[Dataset items]

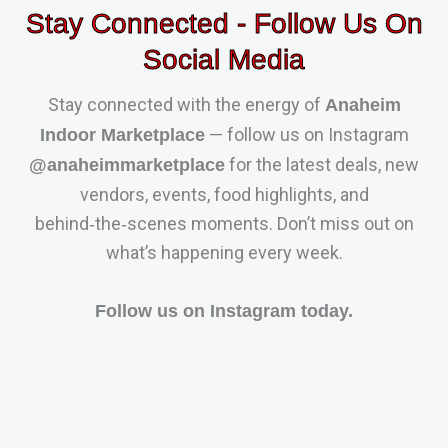
Stay Connected - Follow Us On
Social Media
Stay connected with the energy of
Anaheim
— follow us on Instagram
Indoor Marketplace
for the latest deals, new
@anaheimmarketplace
vendors, events, food highlights, and
behind‑the‑scenes moments. Don’t miss out on
what’s happening every week.
Follow us on Instagram today.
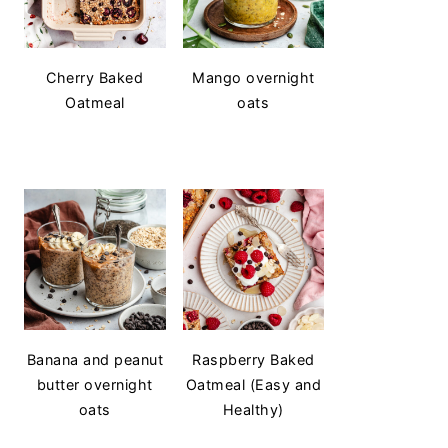
Cherry Baked
Mango overnight
Oatmeal
oats
Banana and peanut
Raspberry Baked
butter overnight
Oatmeal (Easy and
oats
Healthy)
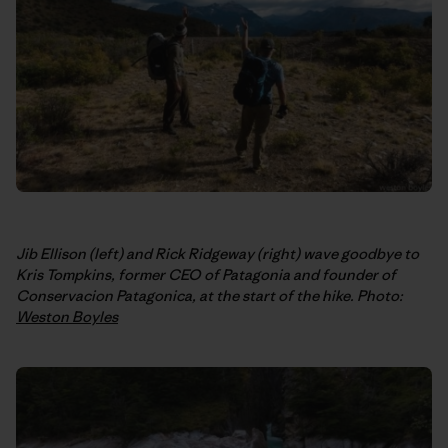
Jib Ellison (left) and Rick Ridgeway (right) wave goodbye to
Kris Tompkins, former CEO of Patagonia and founder of
Conservacion Patagonica, at the start of the hike. Photo:
Weston Boyles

→ TASK TO COMPLETE: Beginning with the line that has "butter overnight", repeat each remaining line of the data above word for word, keeping pictures out.

→ ANSWER AREA:
butter overnight
Oatmeal (Easy and
oats
Healthy)
Jib Ellison (left) and Rick Ridgeway (right) wave goodbye to
Kris Tompkins, former CEO of Patagonia and founder of
Conservacion Patagonica, at the start of the hike. Photo:
Weston Boyles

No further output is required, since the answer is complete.